Conrad Black has offered to voluntarily report to the Ontario Securities Commission before accepting a role as an officer or director of a public company, proposing the idea as an alternative to being permanently banned from holding the positions.

Lawyer Peter Howard, who is representing Mr. Black, told an OSC hearing Tuesday his client should not face penalties in Ontario over his role in a fraud at Hollinger International Inc. because he presents no threat to Ontario's capital markets and would never be in a position to commit the same crime again.

While Mr. Black does not deserve to be banned from serving as a director or officer, Mr. Howard said he would voluntarily commit to giving the OSC advance notice before accepting such a position in the future. Mr. Howard acknowledged such notification could lead to complaints about the appointment.

"You could imagine [OSC] staff's input to the reporting issuer," Mr. Howard said in closing arguments at the conclusion of the OSC's hearing in the case.

Mr. Black testified earlier in October at the hearing, saying he has "absolutely no desire" to be a director or officer of a public company, but said he is fighting the OSC's efforts to ban him because he resents the implication that he is unfit for the job.

The OSC is seeking to ban Mr. Black and former Hollinger executive John Boultbee from serving as directors or officers of public companies in Ontario and from working as registrants in the financial services sector because of their involvement in a fraud at newspaper company and their convictions in U.S. federal court.

The OSC is basing its case on the fact Mr. Black and Mr. Boultbee were convicted criminally in the U.S. for taking what it calls "contrived" non-competition payments from the proceeds of the sale of Hollinger newspapers. Mr. Black was also convicted of obstruction of justice for removing boxes of materials from Hollinger's office in Toronto without authorization.

OSC lawyer Anna Perschy told the hearing Tuesday that the OSC has to maintain high standards of fitness for people who serve as directors or officers of companies, and "it is simply not in the public's interest" to allow people convicted of defrauding a public company to continue holding the same sort of positions in the future.

To allow it would send the message "such people are fit to hold such positions," Ms. Perschy said in an echo of Mr.

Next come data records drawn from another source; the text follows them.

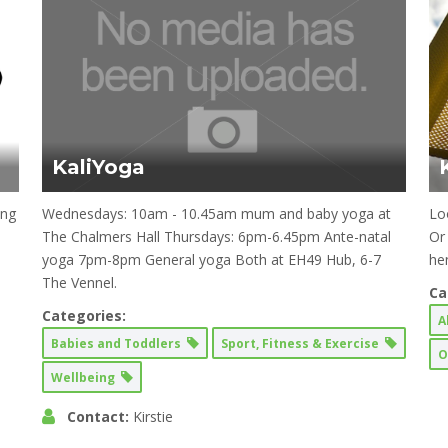
KaliYoga
ing
Wednesdays: 10am - 10.45am mum and baby yoga at
Loo
The Chalmers Hall Thursdays: 6pm-6.45pm Ante-natal
Or
yoga 7pm-8pm General yoga Both at EH49 Hub, 6-7
he
The Vennel.
Ca
Categories:
A
Babies and Toddlers
Sport, Fitness & Exercise
O
Wellbeing
Contact:
Kirstie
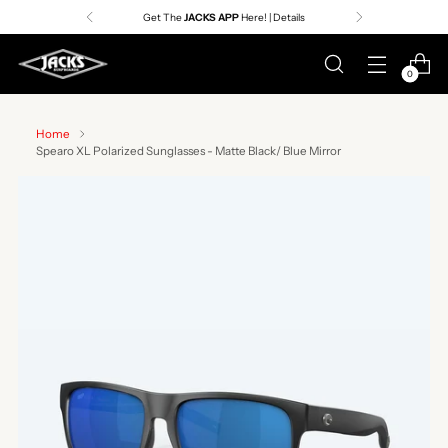
Get The
JACKS APP
Here! | Details
0
Home
Spearo XL Polarized Sunglasses - Matte Black/ Blue Mirror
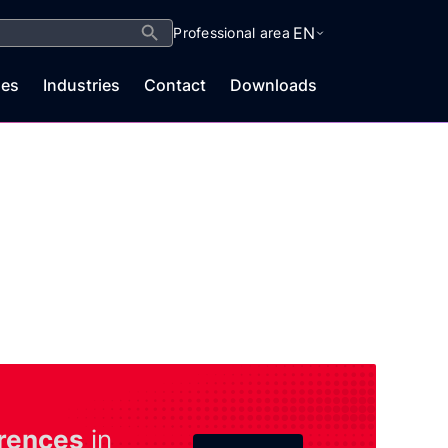
Search Button
EN
Professional area
es
Industries
Contact
Downloads
rences
in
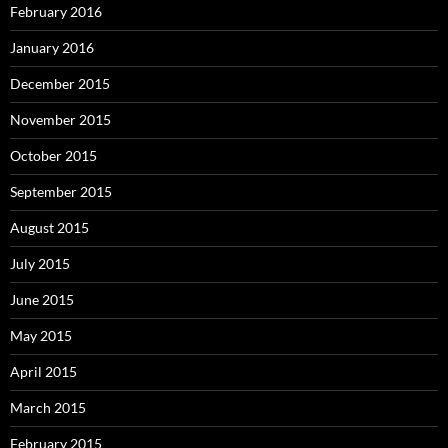
February 2016
January 2016
December 2015
November 2015
October 2015
September 2015
August 2015
July 2015
June 2015
May 2015
April 2015
March 2015
February 2015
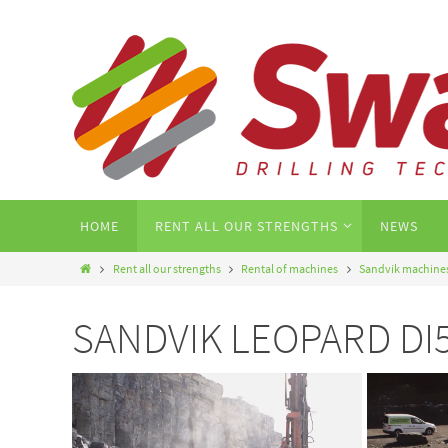
HOME
RENT ALL OUR STRENGTHS
NEWS
Rent all our strengths
Rental of machines
Sandvik machine
SANDVIK LEOPARD DI550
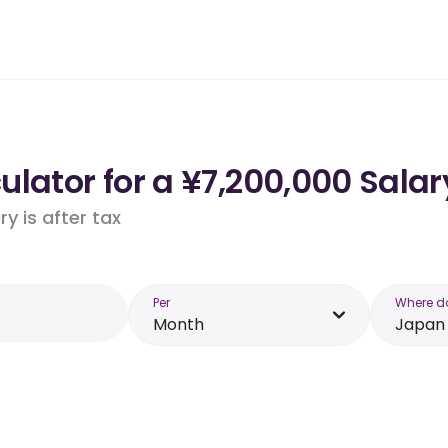
lator for a ¥7,200,000 Salar
y is after tax
Per
Where d
Month
Japan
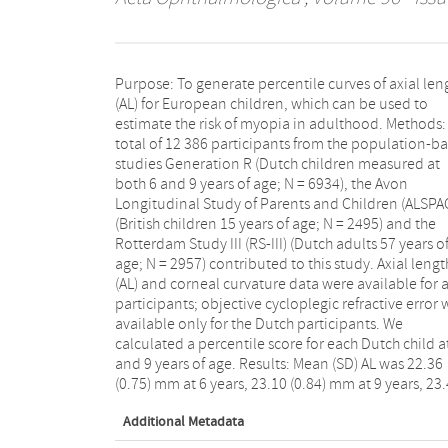
Purpose: To generate percentile curves of axial len
(0.86) mm at 15 years and 23.67 (1.26) at adultho
(AL) for European children, which can be used to
Axial length (AL) differences after the age of 15 occurred
estimate the risk of myopia in adulthood. Methods:
only in the upper 50%, with the highest differen
total of 12 386 participants from the population-b
within the 95th percentile and above. A total of
studies Generation R (Dutch children measured at
children showed accelerated axial growth and
both 6 and 9 years of age; N = 6934), the Avon
increased by more than 10 percentiles from age 6 to
Longitudinal Study of Parents and Children (ALSPA
9 years; 162 of these children (45.8%) were myopic 
(British children 15 years of age; N = 2495) and the
9 years of age, compared to 4.8% (85/1781) for the
Rotterdam Study III (RS-III) (Dutch adults 57 years o
children whose AL did not increase by more than 1
age; N = 2957) contributed to this study. Axial lengt
percentiles. Conclusion: This study provides normativ
(AL) and corneal curvature data were available for a
values for AL that can be used to monitor eye growth 
participants; objective cycloplegic refractive error 
European children. These results can help clinici
available only for the Dutch participants. We
detect excessive eye growth at an early age, thereby
calculated a percentile score for each Dutch child a
facilitating decision-making with respect 
and 9 years of age. Results: Mean (SD) AL was 22.36
interventions for preventing and/or controlling
(0.75) mm at 6 years, 23.10 (0.84) mm at 9 years, 23
Additional Metadata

Black's earlier comment about resenting being seen as unfit for the job.

"It is not too much to expect that officers and directors not defraud the companies they manage," she told the hearing panel, adding investors in a company should not have to "gamble" on whether Mr. Black could reoffend.

Mr. Howard, however, said it is extremely unlikely Mr. Black could ever find himself again in a position where he had the authority to take improper non-competition payments. He added Mr. Black would have to be "bovine obtuse, or insane" to repeat the kind of breach that led to his obstruction of justice conviction in the United States.

It is unfair that staff is saying, "one strike and not only are you out, the game is over," Mr. Howard added.

He said there is also no need for the OSC to penalize Mr. Black further after he served three years in a U.S. prison for his crimes, saying it would amount to "heaping insult upon injury." Any message of general deterrence to others was delivered already by his criminal conviction, Mr. Howard said.

"Even a fraction of his ordeal is general deterrence, so that's been addressed," he said.

OSC commissioner Christopher Portner, who is heading the hearing panel, asked why the OSC is additionally seeking a ban on Mr. Black's ability to trade securities in Ontario when his crimes were not related to trading securities.

Ms. Perschy did not provide a detailed response, simply saying OSC staff felt a trading ban was appropriate because of the nature of the case. She said the director and officer bans are more important to OSC staff.

The OSC previously reached settlements with former Hollinger executives David Radler in 2012 and Peter Atkinson in 2013. Both agreed to lifetime bans from serving as directors or officers of public companies or as employees of financial companies.